Die CSU war dagegen, wusste aber nicht so ganz genau, wie sie es denn machen sollte. Dann kam, was kommen musste: Der Kompromiss nämlich, und den stellten Angela Merkel Edmund Stoiber vor. Danach verstand keiner mehr ganz genau, was nun Sache ist.

Auf jeden Fall ist das, was die Union nun als Ganze vertreten will, Murks (Regierungssprecher Bela Anda), sozialpolitischer Schwindel (Grünen-Chef Reinhard Bütikofer), offensichtlicher Unsinn (Ex-CDU-Generalsekretär Heiner Geißler) und Flickschusterei (FDP-Chef Guido Westerwelle). Sogar untauglich, die Probleme zu lösen (Wirtschafts-Sachverständigenrat). Auch die Wirtschaftsbosse schwiegen betreten.

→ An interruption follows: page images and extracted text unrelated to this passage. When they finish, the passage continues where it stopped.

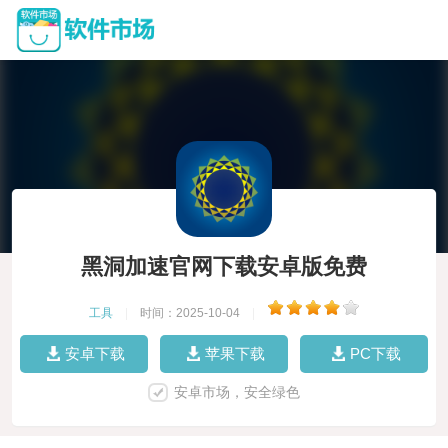
黑洞加速官网下载安卓版免费
工具
|
时间：2025-10-04
|
安卓下载
苹果下载
PC下载
安卓市场，安全绿色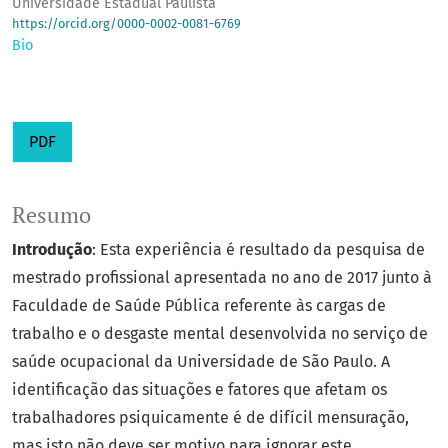
Universidade Estadual Paulista
https://orcid.org/0000-0002-0081-6769
Bio
PDF
Resumo
Introdução
: Esta experiência é resultado da pesquisa de
mestrado profissional apresentada no ano de 2017 junto à
Faculdade de Saúde Pública referente às cargas de
trabalho e o desgaste mental desenvolvida no serviço de
saúde ocupacional da Universidade de São Paulo. A
identificação das situações e fatores que afetam os
trabalhadores psiquicamente é de difícil mensuração,
mas isto não deve ser motivo para ignorar este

Nur Merkel und Stoiber verteidigten auch in den Tagen danach beharrlich ihren Entwurf. Es ist wieder Frieden zwischen den beiden mächtigen Bossen der konservativen Schwesterparteien. Das allein scheint zu zählen. Armes Deutschland.

Hans-Christian Ströbele von den Grünen wollte da nicht hintenan stehen. Also schlug er vor, dem zunehmend gereizten Klima zwischen christlicher Mehrheitsgesellschaft und Moslems in Deutschland zu begegnen, indem ein islamischer Feiertag eingeführt wird in der Bundesrepublik. Die "Bild"-Zeitung wollte erfahren haben, dass Umweltminister Jürgen Trittin auch dieser Meinung sei – und bildete den Grünen-Politiker mit langem Bart und Turban ab, eine gelungene Fotomontage.

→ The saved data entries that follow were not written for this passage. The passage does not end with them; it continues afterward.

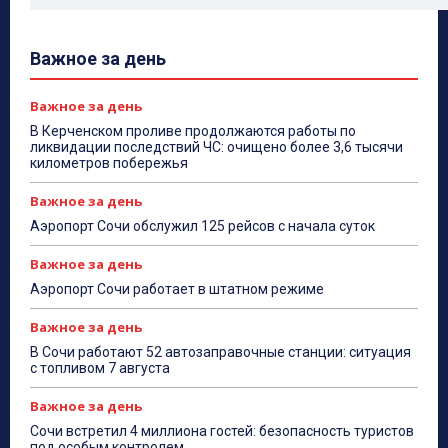
Важное за день
Важное за день
В Керченском проливе продолжаются работы по
ликвидации последствий ЧС: очищено более 3,6 тысячи
километров побережья
Важное за день
Аэропорт Сочи обслужил 125 рейсов с начала суток
Важное за день
Аэропорт Сочи работает в штатном режиме
Важное за день
В Сочи работают 52 автозаправочные станции: ситуация
с топливом 7 августа
Важное за день
Сочи встретил 4 миллиона гостей: безопасность туристов
под особым контролем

"Schickt ihn in die Wüste", forderte die Zeitung irgendwen auf, wahrscheinlich den Kanzler. Der ließ verbreiten, er finde Ströbeles Idee absurd. Der Hamburger Weihbischof Jaschke lieferte das alles schlagende Gegenargument: Kein arabisches Land käme auf die Idee, einen christlichen Feiertag einzuführen. Schließlich zog Ströbele seinen Vorschlag zurück – einfach so. War wohl doch nicht so ernst gemeint. So wie die CDU-Pläne zur Gesundheitsreform.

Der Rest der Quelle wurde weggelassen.